By: Blonde One
Things to do on a 10 hour night time drive from Devon to Scotland.
It’s a very very long way from Devon to Scotland and every year when I do the overnight drive I wonder if it’s a good idea! Finishing work on Friday after a busy half term, having a few hours at home and then setting off at 8pm for the daunting drive seems madness when I’ve got it all ahead of me. However, when I arrive in Scotland and have the whole of Saturday ahead of me I remember why it was a good plan. Doing a Munro on the Saturday is quite satisfying. Here are my suggestions for a more interesting trip…
First and foremost you must have good company to share the driving with. It’s not everyone who will tolerate my tired, late night chatter!
Next you need a large enough car so that you have a bit of stretching room as a passenger and will give you a fairly comfortable couple of hours on a longer stop. My Landrover is the perfect size. Taking my down sleeping bag helped to keep me warm (ish) when we stopped for a longer sleep.
If you can you should sleep when it’s not your turn to drive. I found this impossible (as usual) even with a lovely comfy Landy with spacious leg room and heated seats.
Sweets are crucial to surviving the journey. Humbugs are a particular favourite (unless they’re old and sticky). Werther’s are also good.
Having a varied selection of music helps to pass the time. A mix of old classics (to sing along to) and more recent tunes can break up the boredom. You can play the ‘guess the song from the intro’ when your passenger is asleep.
Lorries are a good source of amusement. It passes a few seconds to have a guess what’s inside a lorry. Might there be Immac, insulation or ink inside? Lorry decorations are also worth noting as they come down the opposite side of the motorway. Often they are brightly lit with coloured lights and almost look Christmassy.

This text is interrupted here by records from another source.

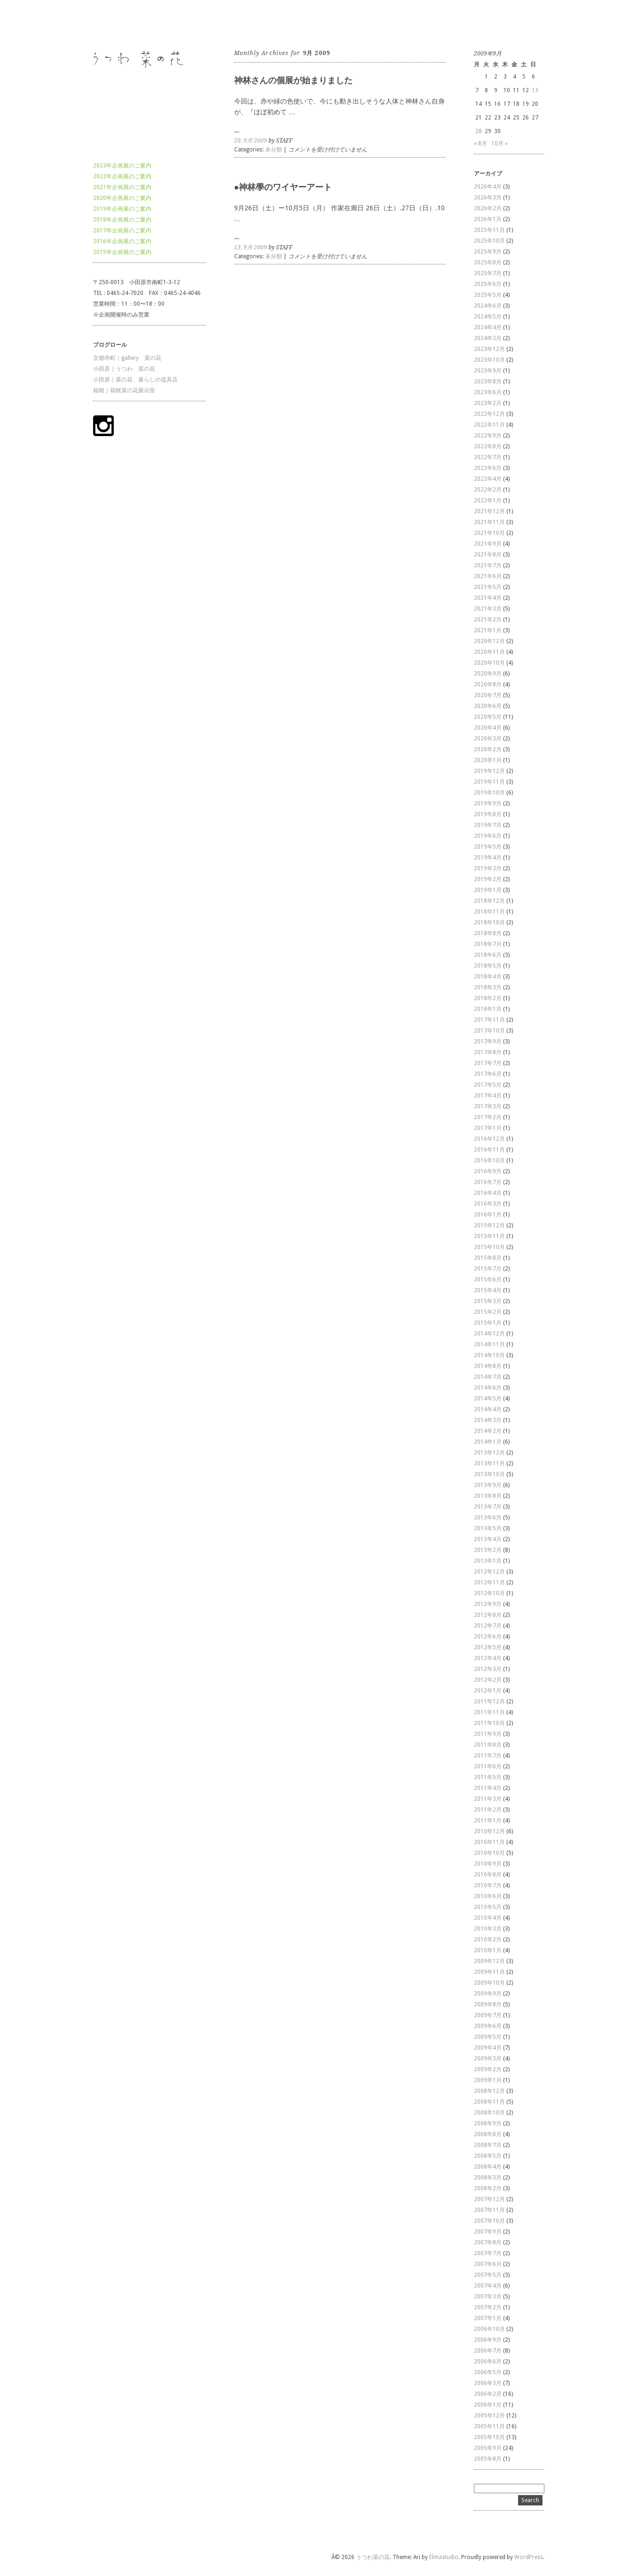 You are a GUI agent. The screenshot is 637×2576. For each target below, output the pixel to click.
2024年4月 (488, 327)
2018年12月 (489, 901)
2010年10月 (489, 1853)
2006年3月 (488, 2383)
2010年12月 (489, 1831)
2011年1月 (488, 1820)
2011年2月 (488, 1809)
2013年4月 (488, 1539)
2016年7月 (488, 1182)
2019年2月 (488, 879)
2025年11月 (489, 230)
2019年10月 (489, 792)
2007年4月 (488, 2285)
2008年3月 (488, 2177)
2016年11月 (489, 1149)
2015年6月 (488, 1279)
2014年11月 (489, 1344)
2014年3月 (488, 1420)
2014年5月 (488, 1398)
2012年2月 (488, 1680)
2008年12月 (489, 2091)
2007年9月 (488, 2231)
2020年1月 (488, 760)
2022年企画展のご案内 (122, 176)
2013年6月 (488, 1517)
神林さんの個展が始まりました (293, 80)
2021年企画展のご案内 (122, 187)
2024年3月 (488, 338)
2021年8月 (488, 554)
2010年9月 (488, 1863)
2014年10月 (489, 1355)
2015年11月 (489, 1236)
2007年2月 (488, 2307)
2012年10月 (489, 1593)
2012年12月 (489, 1571)
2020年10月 (489, 663)
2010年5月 (488, 1907)
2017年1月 (488, 1128)
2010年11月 (489, 1842)
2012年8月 (488, 1615)
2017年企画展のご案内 (122, 230)
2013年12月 (489, 1452)
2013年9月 (488, 1485)
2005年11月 (489, 2426)
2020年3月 (488, 738)
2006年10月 (489, 2329)
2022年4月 (488, 479)
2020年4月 (488, 727)
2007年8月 (488, 2242)
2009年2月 (488, 2069)
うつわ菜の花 (110, 23)
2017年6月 (488, 1074)
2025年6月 (488, 284)
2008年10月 (489, 2112)
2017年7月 (488, 1063)
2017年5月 (488, 1084)
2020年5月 (488, 717)
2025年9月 (488, 251)
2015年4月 (488, 1290)
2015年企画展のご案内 (122, 252)
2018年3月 (488, 987)
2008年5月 (488, 2156)
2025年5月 (488, 295)
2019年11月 (489, 782)
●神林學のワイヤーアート (283, 187)
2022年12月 (489, 414)
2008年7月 (488, 2145)
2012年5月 (488, 1647)
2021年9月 (488, 544)
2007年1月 (488, 2318)
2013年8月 (488, 1496)
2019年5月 (488, 846)
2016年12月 (489, 1139)
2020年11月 (489, 652)
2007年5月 (488, 2275)
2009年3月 (488, 2058)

Using the cruise control allows you to stretch your right leg out and stops you from inadvertently going over the speed limit.
Stopping frequently to top up the caffeine levels is important, and also to swap drivers. Service stations are often deserted during the early hours of the morning with not too many signs of life, however they are welcome places to freshen up before the next leg of the journey. My one criticism of them is that you can’t get cold water to brush your teeth. They have the fancy sensor taps that give hot water only: very annoying!
I spent a fair proportion of time wondering where everyone was going. There weren’t many cars on the road after 1am (unsurprisingly) so I was intrigued to know what their plans were.
Joking aside, you can get some excellent advice from the AA about driving when tired. If you have a long journey ahead, take their advice, not necessarily mine!